Annan exclut les élections générales en Irak

Lors d’une interview publiée par le quotidien japonais Yomiuri Shimbur, Kofi Annan qui devant se prononcer sur la possibilité de l’organisation des élections en Irak, avait dépêché un groupe de missionnaires, a affirmé l’impossibilité d’organiser les élections en Irak dans les délais précisés.
«Il semble qu’apparaît un consensus selon lequel les élections sont essentielles et tout le monde veut des élections. Mais en même temps, il semble y avoir un agrément général sur le fait qu’il ne sera pas possible d’organiser une élection entre maintenant et fin juin» avait-il déclaré. L’entretien dont la date ne fut pas précisé, s’est déroulé au siège de l’ONU à New York.
Kofi Annan devait recevoir son émissaire en Irak. C’est l’Algérien Lakhdar Brahimi qui a été en tête de cette mission. Pendant une semaine, le groupe a mené des enquêtes afin d’étudier la possibilité de l’organisation électorale vivement demandée par les Chiites. Ces derniers ont adopté un ton conciliant suite aux propos de Kofi Annan. «Si l’Onu estime qu’il vaut mieux tenir les élections plus tard, nous n’avons pas d’objection au transfert du pouvoir aux Irakiens pendant une période transitoire, pour trouver des solutions aux problèmes techniques et sécuritaires» a déclaré Ahmed Chayyah al-Barak, membre chiite du conseil de gouvernement transitoire irakien.

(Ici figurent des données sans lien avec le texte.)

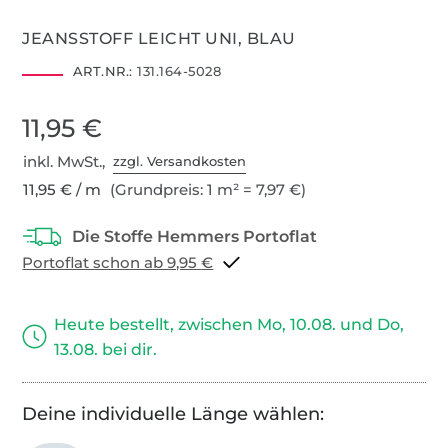
JEANSSTOFF LEICHT UNI, BLAU
ART.NR.:
131.164-5028
11,95 €
inkl. MwSt.,
zzgl. Versandkosten
11,95 € / m
(Grundpreis: 1 m² = 7,97 €)
Portoflat schon ab 9,95 €
Heute bestellt, zwischen Mo, 10.08. und Do,
13.08. bei dir.
Deine individuelle Länge wählen:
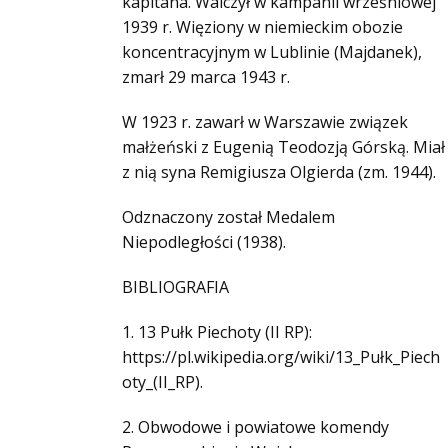
kapitana. Walczył w kampanii wrześniowej
1939 r. Więziony w niemieckim obozie
koncentracyjnym w Lublinie (Majdanek),
zmarł 29 marca 1943 r.
W 1923 r. zawarł w Warszawie związek
małżeński z Eugenią Teodozją Górską. Miał
z nią syna Remigiusza Olgierda (zm. 1944).
Odznaczony został Medalem
Niepodległości (1938).
BIBLIOGRAFIA
1. 13 Pułk Piechoty (II RP):
https://pl.wikipedia.org/wiki/13_Pułk_Piech
oty_(II_RP).
2. Obwodowe i powiatowe komendy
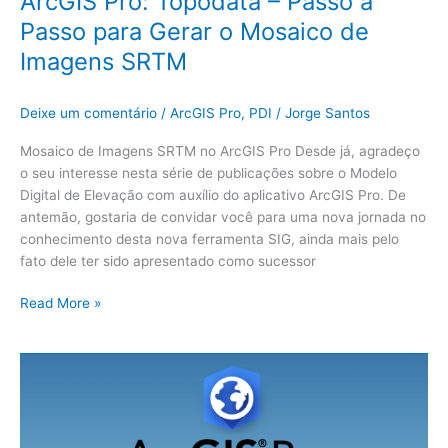
ArcGIS Pro: Topodata – Passo a
Passo para Gerar o Mosaico de
Imagens SRTM
Deixe um comentário
/
ArcGIS Pro
,
PDI
/
Jorge Santos
Mosaico de Imagens SRTM no ArcGIS Pro Desde já, agradeço
o seu interesse nesta série de publicações sobre o Modelo
Digital de Elevação com auxílio do aplicativo ArcGIS Pro. De
antemão, gostaria de convidar você para uma nova jornada no
conhecimento desta nova ferramenta SIG, ainda mais pelo
fato dele ter sido apresentado como sucessor
Read More »
ArcGIS
Pro:
Topodata
–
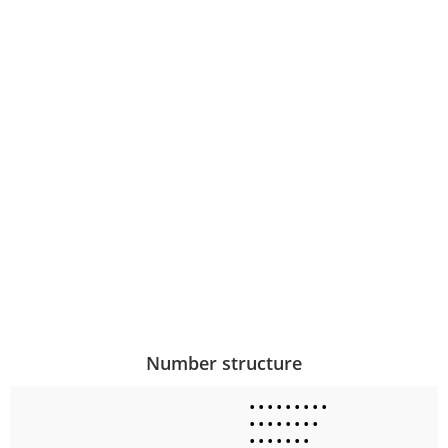
Number structure
•
•
•
•
•
•
•
•
•
•
•
•
•
•
•
•
•
•
•
•
•
•
•
•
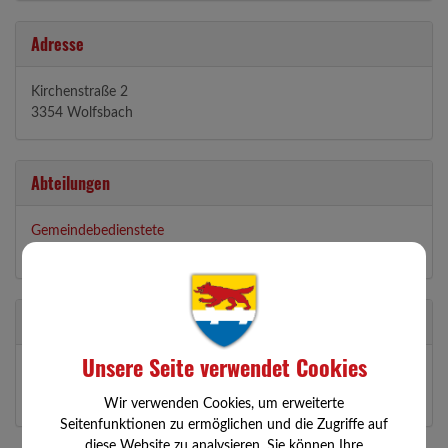
Adresse
Kirchenstraße 2
3354 Wolfsbach
Abteilungen
Gemeindebedienstete
Kindergarten
Zuständigkeit
Unsere Seite verwendet Cookies
Kindergartenbetreuerin
Wir verwenden Cookies, um erweiterte
Seitenfunktionen zu ermöglichen und die Zugriffe auf
diese Website zu analysieren. Sie können Ihre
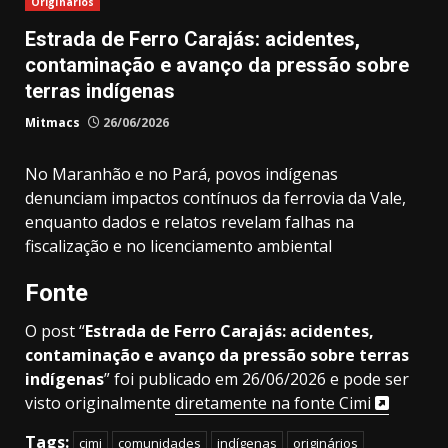
Originários
Estrada de Ferro Carajás: acidentes,
contaminação e avanço da pressão sobre
terras indígenas
Mitmacs
26/06/2026
No Maranhão e no Pará, povos indígenas
denunciam impactos contínuos da ferrovia da Vale,
enquanto dados e relatos revelam falhas na
fiscalização e no licenciamento ambiental
Fonte
O post “
Estrada de Ferro Carajás: acidentes,
contaminação e avanço da pressão sobre terras
indígenas
” foi publicado em 26/06/2026 e pode ser
visto originalmente
diretamente na fonte Cimi
Tags:
cimi
comunidades
indígenas
originários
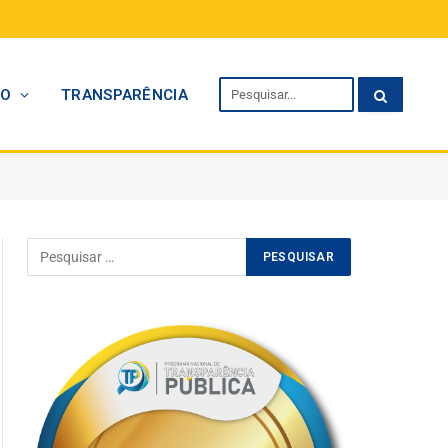
TO
TRANSPARÊNCIA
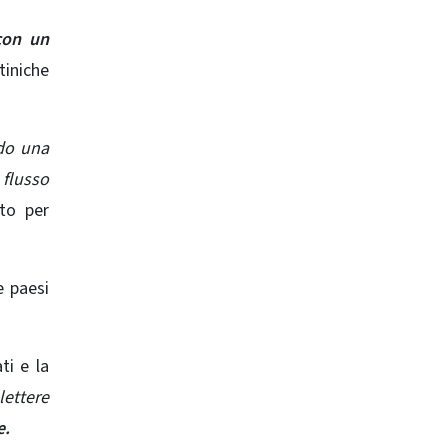
 con un
tiniche
ndo una
l flusso
to per
e paesi
ti e la
lettere
e.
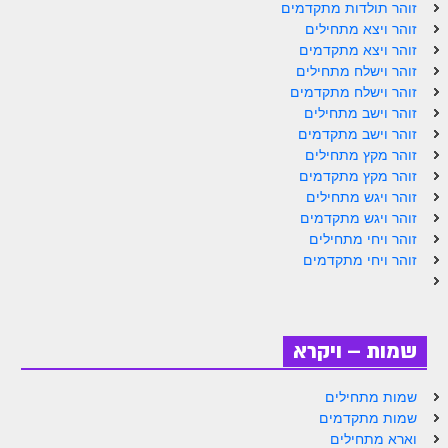
זוהר תולדות מתקדמים
זוהר ויצא מתחילים
זוהר ויצא מתקדמים
זוהר וישלח מתחילים
זוהר וישלח מתקדמים
זוהר וישב מתחילים
זוהר וישב מתקדמים
זוהר מקץ מתחילים
זוהר מקץ מתקדמים
זוהר ויגש מתחילים
זוהר ויגש מתקדמים
זוהר ויחי מתחילים
זוהר ויחי מתקדמים
שמות – ויקרא
שמות מתחילים
שמות מתקדמים
וארא מתחילים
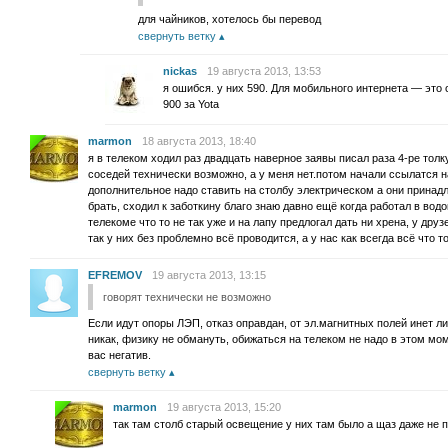
для чайников, хотелось бы перевод
свернуть ветку
nickas
19 августа 2013, 13:53
я ошибся. у них 590. Для мобильного интернета — это
900 за Yota
marmon
18 августа 2013, 18:40
я в телеком ходил раз двадцать наверное заявы писал раза 4-ре толк
соседей технически возможно, а у меня нет.потом начали ссылатся 
дополнительное надо ставить на столбу электрическом а они принад
брать, сходил к заботкину благо знаю давно ещё когда работал в вод
телекоме что то не так уже и на лапу предлогал дать ни хрена, у дру
так у них без проблемно всё проводится, а у нас как всегда всё что то
EFREMOV
19 августа 2013, 13:15
говорят технически не возможно
Если идут опоры ЛЭП, отказ оправдан, от эл.магнитных полей инет л
никак, физику не обмануть, обижаться на телеком не надо в этом моме
вас негатив.
свернуть ветку
marmon
19 августа 2013, 15:20
так там столб старый освещение у них там было а щаз даже не 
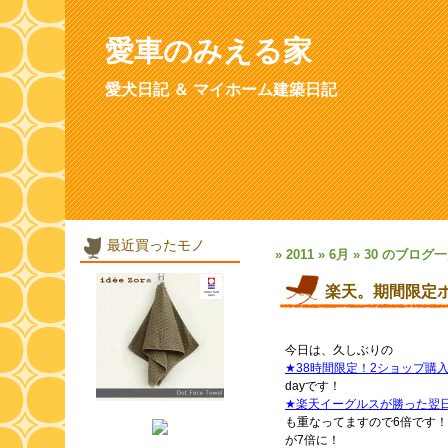
愛車のみえる家
愛犬日記 ＆ マイホーム建築日記
最近買ったモノ
» 2011 » 6月 » 30 のブログ
楽天。期間限定
今日は、久しぶりの
★38時間限定！2ショップ購
dayです！
★楽天イーグルスが勝った翌
も重なってますので6倍です！
が7倍に！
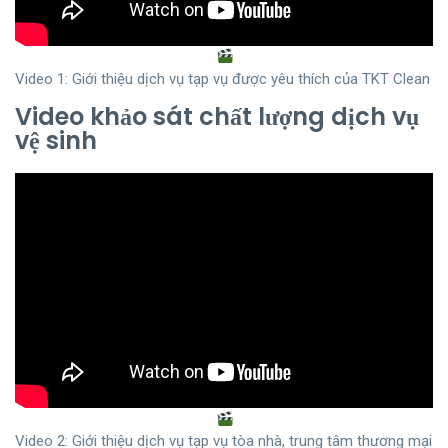
Video 1: Giới thiệu dịch vụ tạp vụ được yêu thích của TKT Clean
Video khảo sát chất lượng dịch vụ
vệ sinh
Video 2: Giới thiệu dịch vụ tạp vụ tòa nhà, trung tâm thương mại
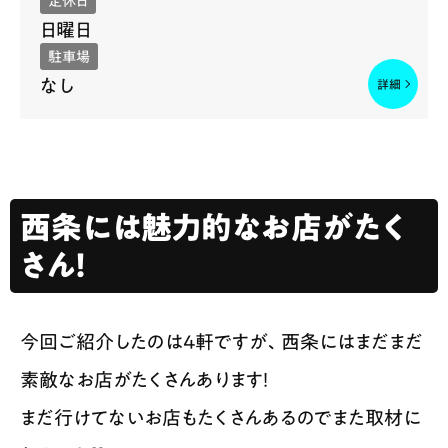
定休日
日曜日
駐車場
なし
西条には魅力的なお店がたく
さん！
今回ご紹介したのは4軒ですが、西条にはまだまだ
素敵なお店がたくさんあります！
まだ行けてないお店もたくさんあるのでまた取材に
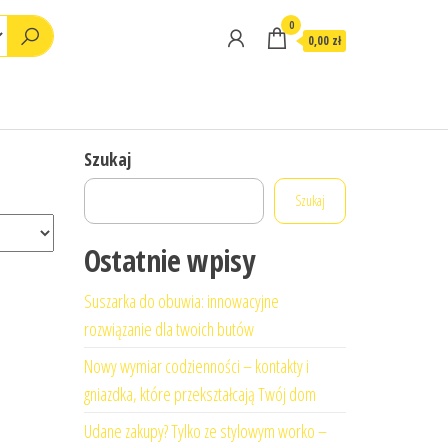
0
0,00 zł
Szukaj
Szukaj
Ostatnie wpisy
Suszarka do obuwia: innowacyjne
rozwiązanie dla twoich butów
Nowy wymiar codzienności – kontakty i
gniazdka, które przekształcają Twój dom
Udane zakupy? Tylko ze stylowym worko –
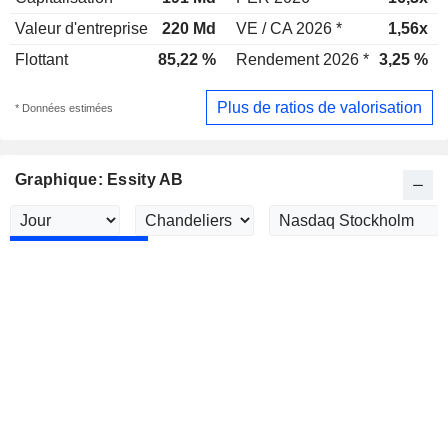
Valeur d'entreprise
220 Md
VE / CA 2026 *
1,56x
Flottant
85,22 %
Rendement 2026 *
3,25 %
Plus de ratios de valorisation
* Données estimées
Graphique: Essity AB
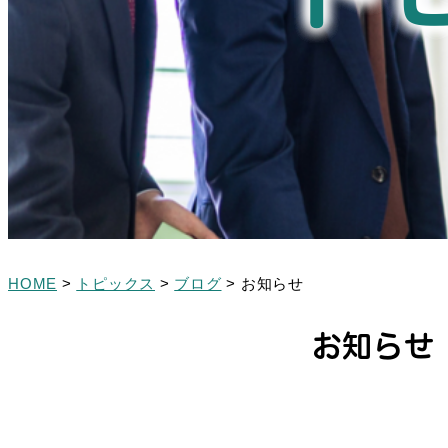
HOME
>
トピックス
>
ブログ
>
お知らせ
お知らせ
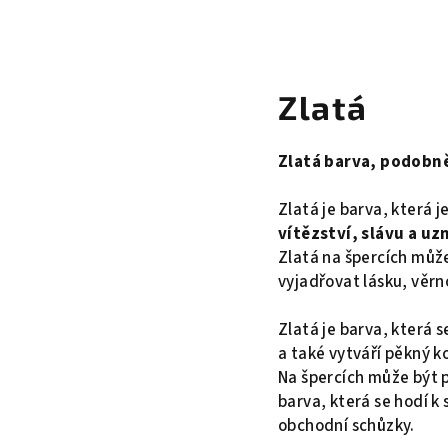
Zlatá
Zlatá barva, podobně
Zlatá je barva, která j
vítězství, slávu a uz
Zlatá na špercích můž
vyjadřovat lásku, věrn
Zlatá je barva, která 
a také vytváří pěkný k
Na špercích může být 
barva, která se hodí k
obchodní schůzky.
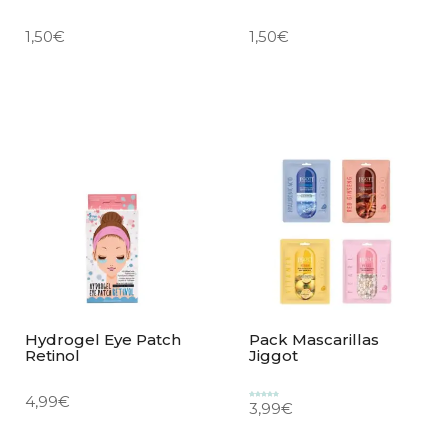
1,50
€
1,50
€
Hydrogel Eye Patch
Pack Mascarillas
Retinol
Jiggot
4,99
€
3,99
€
Valorado
con
5.00
de 5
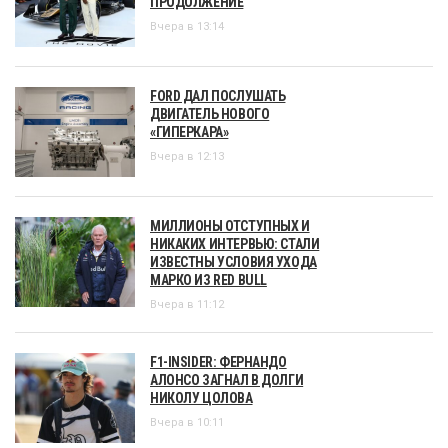
ПРОДОЛЖЕНИЕ
Вчера в 13:14
FORD ДАЛ ПОСЛУШАТЬ
ДВИГАТЕЛЬ НОВОГО
«ГИПЕРКАРА»
Вчера в 12:13
МИЛЛИОНЫ ОТСТУПНЫХ И
НИКАКИХ ИНТЕРВЬЮ: СТАЛИ
ИЗВЕСТНЫ УСЛОВИЯ УХОДА
МАРКО ИЗ RED BULL
Вчера в 11:12
F1-INSIDER: ФЕРНАНДО
АЛОНСО ЗАГНАЛ В ДОЛГИ
НИКОЛУ ЦОЛОВА
Вчера в 10:11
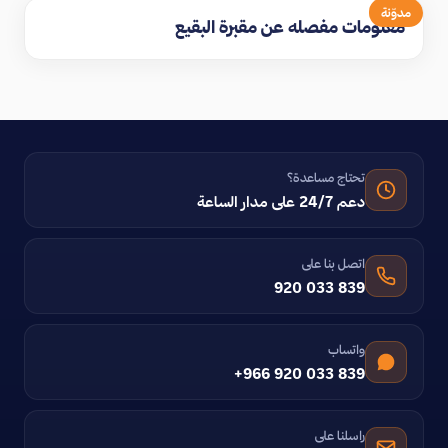
مدوّنة
معلومات مفصله عن مقبرة البقيع
تحتاج مساعدة؟
دعم 24/7 على مدار الساعة
اتصل بنا على
920 033 839
واتساب
+966 920 033 839
راسلنا على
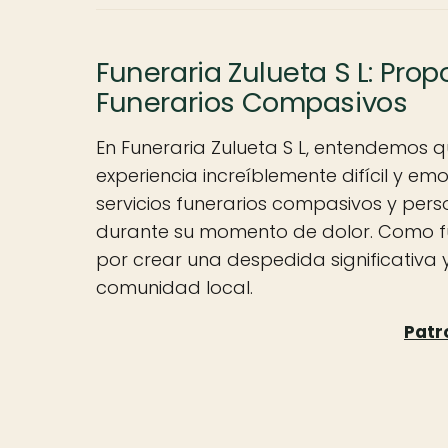
Funeraria Zulueta S L: Pro
Funerarios Compasivos
En Funeraria Zulueta S L, entendemos 
experiencia increíblemente difícil y em
servicios funerarios compasivos y pers
durante su momento de dolor. Como fu
por crear una despedida significativa
comunidad local.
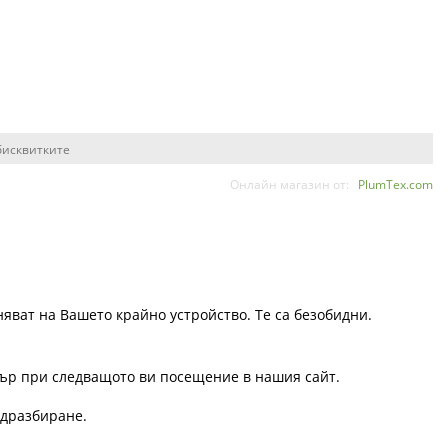
бисквитките
Онлайн магазин от:
PlumTex.com
няват на Вашето крайно устройство. Те са безобидни.
узър при следващото ви посещение в нашия сайт.
одразбиране.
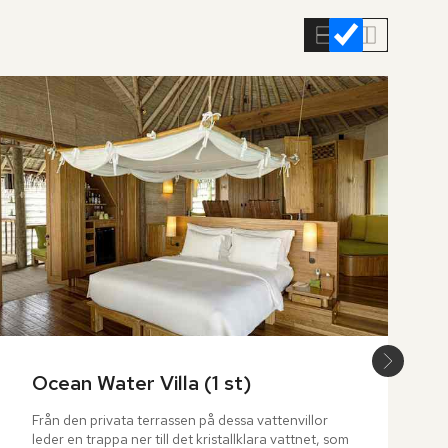
Ocean Water Villa (1 st)
Från den privata terrassen på dessa vattenvillor 
leder en trappa ner till det kristallklara vattnet, som 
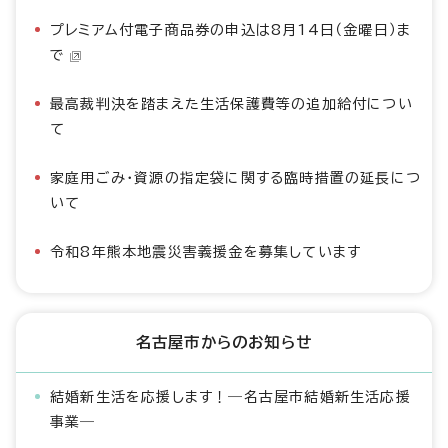
プレミアム付電子商品券の申込は8月14日（金曜日）ま
で
最高裁判決を踏まえた生活保護費等の追加給付につい
て
家庭用ごみ・資源の指定袋に関する臨時措置の延長につ
いて
令和8年熊本地震災害義援金を募集しています
名古屋市からのお知らせ
結婚新生活を応援します！―名古屋市結婚新生活応援
事業―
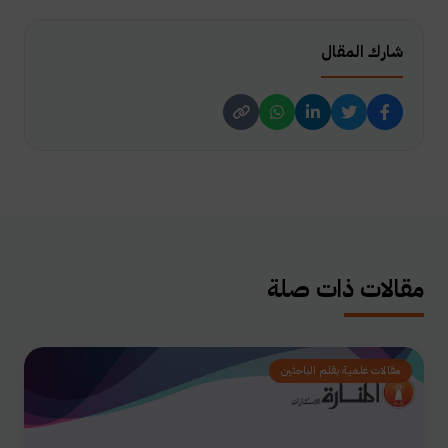
شارك المقال
مقالات ذات صلة
مقالات علمية بقلم الباحثين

Kofi Annan qui a écarté la possibilité de la tenue des élections ne s’est toutefois pas prononcé sur le transfert du pouvoir de l’Administration américaine en Irak à un gouvernement irakien. Par ailleurs, l’administration américaine envisage une modification importante dans son plan de transfert du pouvoir en Irak. Récemment une grande polémique a été soulevée.
En effet, la réaction de la communauté chiite aux propos de Paul Bremer a été très vive. «Le peuple irakien est le seul qui puisse poser son veto à toute législation et personne n’a le droit d’intervenir dans la constitution» a déclaré Cheik Abdel Mahdi Al Karbalaï. Le représentant de l’Ayatollah Ali Sistani dans la ville sainte de Kerbala, répondait ainsi à l’administrateur américain en Irak qui a menacé de mettre son veto au projet de la future loi fondamentale irakienne au cas où l’Islam est prévu comme source principale de la législation du pays.